FDIC Chairperson Shiela Bair headed a rules committee to redefine the current mortgage security model that can be sold as an investment in the form of a security.
This comes on the heels of the Dodd/Frank legislation to tighten up the mortgage industry and their lending guidelines and the amount "skin in the game" the banks have when writing mortgage loans.
The securitized loan was a major factor that led to the mortgage melt down. Basically bad loans were bundled with good loans, then securitized and sold with AAA ratings.

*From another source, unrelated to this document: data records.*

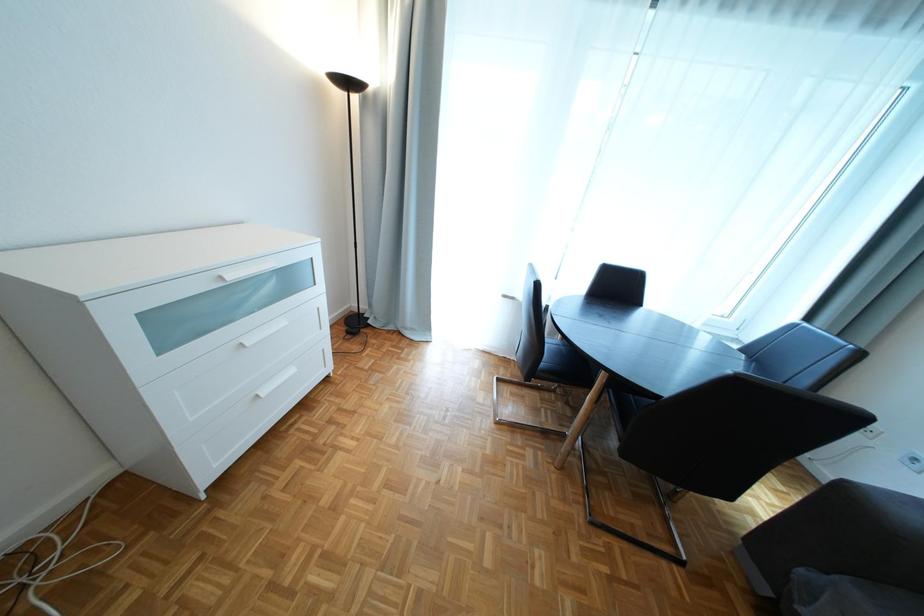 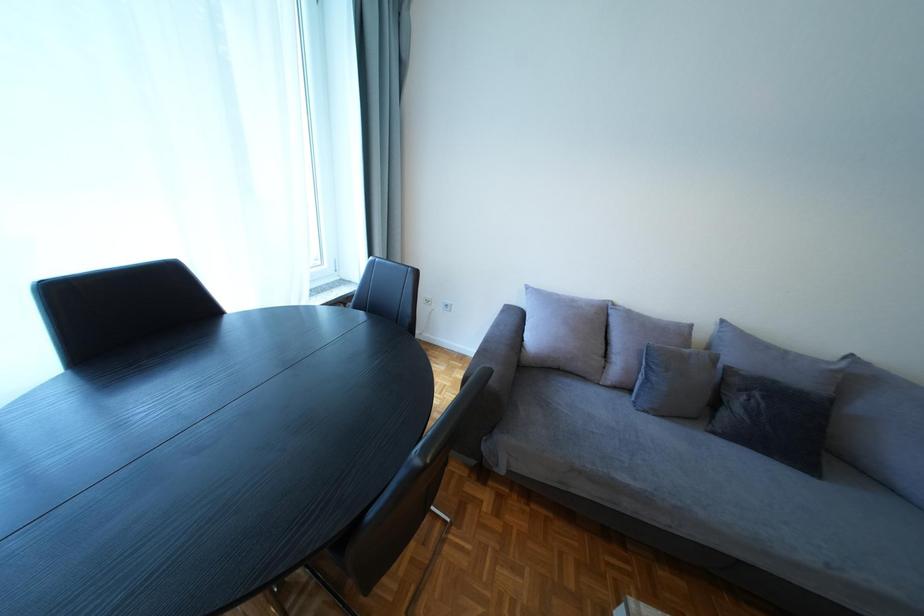 The images are taken continuously from a first-person perspective. In which direction is your viewpoint rotating?

The camera rotated toward right-down. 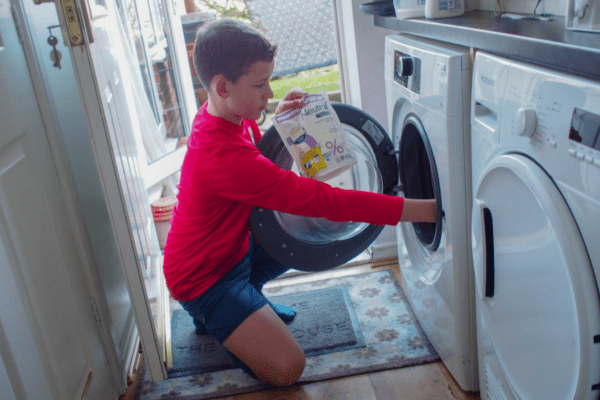 Locate an element on the screen. Image resolution: width=600 pixels, height=400 pixels. dryer is located at coordinates (522, 155). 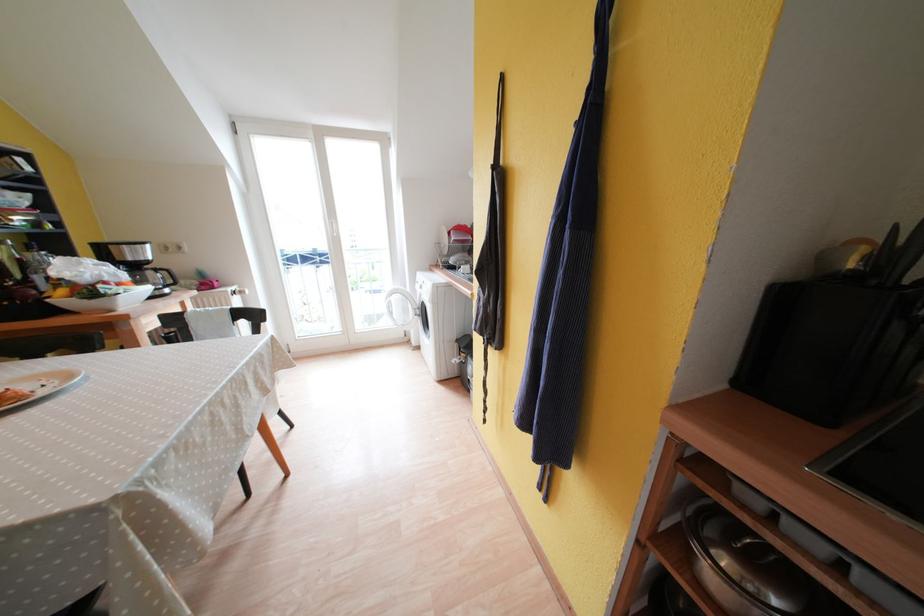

Shiela Bair said that "almost 90 percent of loans during 2005 and 2006 to borrowers with poor credit records, and loans with little documentation provided by the borrower, were privately securitized." It's easy to see why mortgage backed securities went bad when we look at them in this light.
Here are some of the changes from the FDIC
QRM: Qualified Residential Mortgage
QRM Update:The FDIC has voted to release its proposed definition of a Qualified Residential Mortgage (QRM). QRMs will be exempt from risk retention requirements. Under the proposed definition Fannie Mae, Freddie Mac, FHA, and VA loans will be QRMs. For non-agency loans to meet the definition and to avoid being subject to risk retention, among other requirements, they must have down payments of 20% or more and DTI of 28% / 36% or less.
The industry is changing and this is going to have an impact on everyone involved in the real estate process. The more we educate ourselves the better prepared we are for our client's questions.